In the data below, restate exactly the lines from the one with "Hai điểm nóng" to the final line, both included, but not the pictures.

-------- Supplied material --------

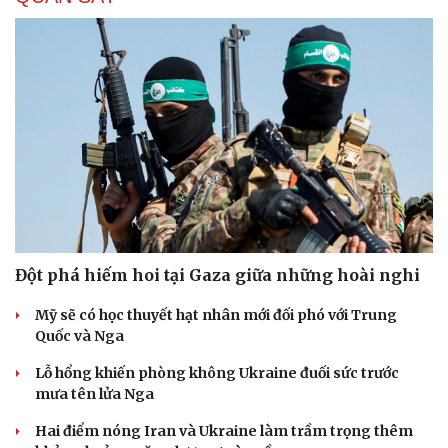
Đột phá hiếm hoi tại Gaza giữa những hoài nghi
Mỹ sẽ có học thuyết hạt nhân mới đối phó với Trung
Quốc và Nga
Lỗ hổng khiến phòng không Ukraine đuối sức trước
mưa tên lửa Nga
Hai điểm nóng Iran và Ukraine làm trầm trọng thêm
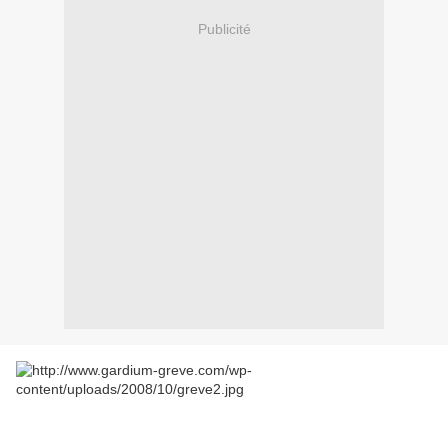
Publicité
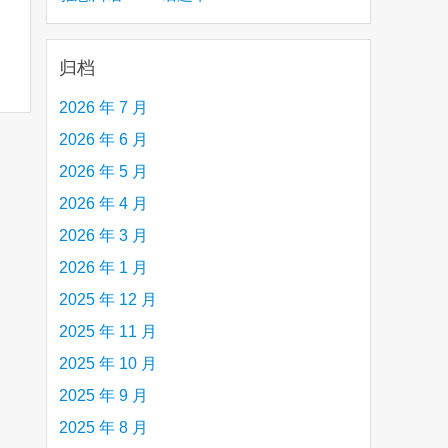
creative person (e.g. an artist, a musician,
etc.) you admire 钦佩的有创造力的人
归档
2026 年 7 月
2026 年 6 月
2026 年 5 月
2026 年 4 月
2026 年 3 月
2026 年 1 月
2025 年 12 月
2025 年 11 月
2025 年 10 月
2025 年 9 月
2025 年 8 月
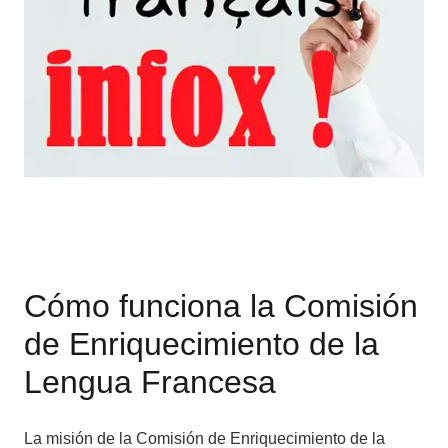
Cómo funciona la Comisión
de Enriquecimiento de la
Lengua Francesa
La misión de la Comisión de Enriquecimiento de la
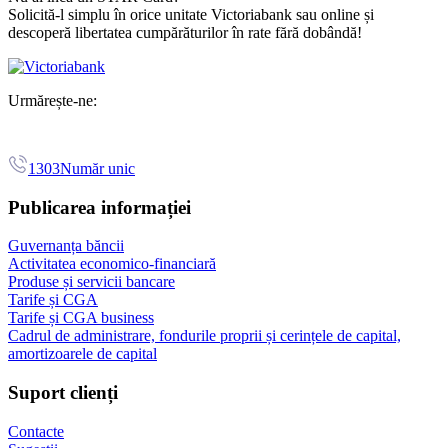
Solicită-l simplu în orice unitate Victoriabank sau online și
descoperă libertatea cumpărăturilor în rate fără dobândă!
Urmărește-ne:
1303
Număr unic
Publicarea informației
Guvernanța băncii
Activitatea economico-financiară
Produse și servicii bancare
Tarife și CGA
Tarife și CGA business
Cadrul de administrare, fondurile proprii și cerințele de capital,
amortizoarele de capital
Suport clienți
Contacte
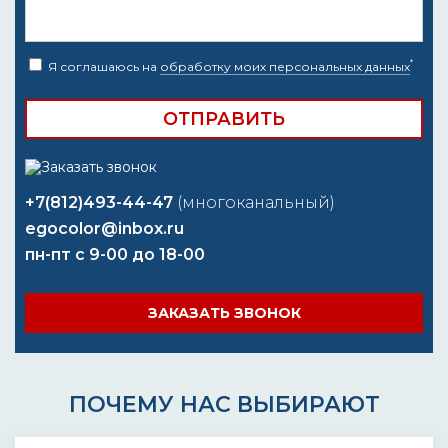
*
Я соглашаюсь на
обработку моих персональных данных
+7(812)493-44-47
(многоканальный)
egocolor@inbox.ru
пн-пт с 9-00 до 18-00
ЗАКАЗАТЬ ЗВОНОК
ПОЧЕМУ НАС ВЫБИРАЮТ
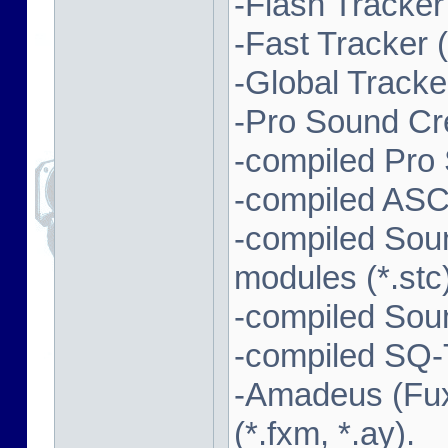
-Flash Tracker (
-Fast Tracker (*
-Global Tracker
-Pro Sound Cre
-compiled Pro
-compiled ASC
-compiled Sou
modules (*.stc)
-compiled Soun
-compiled SQ-T
-Amadeus (Fux
(*.fxm, *.ay).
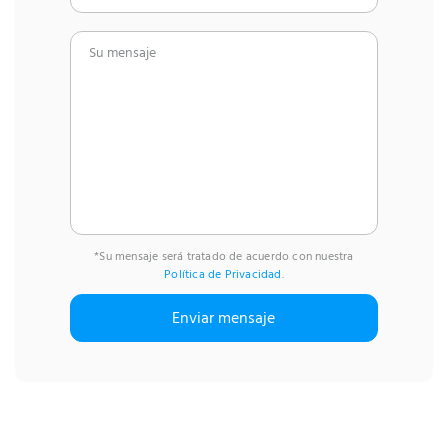
*Su mensaje será tratado de acuerdo con nuestra
Política de Privacidad
.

--------

- [Solution to the problem]:
Hai điểm nóng Iran và Ukraine làm trầm trọng thêm
Publicité
creative person (e.g. an artist, a musician,
etc.) you admire 钦佩的有创造力的人
归档
2026 年 7 月
2026 年 6 月
2026 年 5 月
2026 年 4 月
2026 年 3 月
2026 年 1 月
2025 年 12 月
2025 年 11 月
2025 年 10 月
2025 年 9 月
2025 年 8 月
Cómo funciona la Comisión
de Enriquecimiento de la
Lengua Francesa
La misión de la Comisión de Enriquecimiento de la
Solicită-l simplu în orice unitate Victoriabank sau online și
descoperă libertatea cumpărăturilor în rate fără dobândă!
Urmărește-ne:
1303
Număr unic
Publicarea informației
Guvernanța băncii
Activitatea economico-financiară
Produse și servicii bancare
Tarife și CGA
Tarife și CGA business
Cadrul de administrare, fondurile proprii și cerințele de capital,
amortizoarele de capital
Suport clienți
Contacte
*
Я соглашаюсь на
обработку моих персональных данных
+7(812)493-44-47
(многоканальный)
egocolor@inbox.ru
пн-пт с 9-00 до 18-00
ЗАКАЗАТЬ ЗВОНОК
ПОЧЕМУ НАС ВЫБИРАЮТ
-Flash Tracker (
-Fast Tracker (*
-Global Tracker
-Pro Sound Cre
-compiled Pro
-compiled ASC
-compiled Sou
modules (*.stc)
-compiled Soun
-compiled SQ-T
-Amadeus (Fux
(*.fxm, *.ay).
*Su mensaje será tratado de acuerdo con nuestra
Política de Privacidad
.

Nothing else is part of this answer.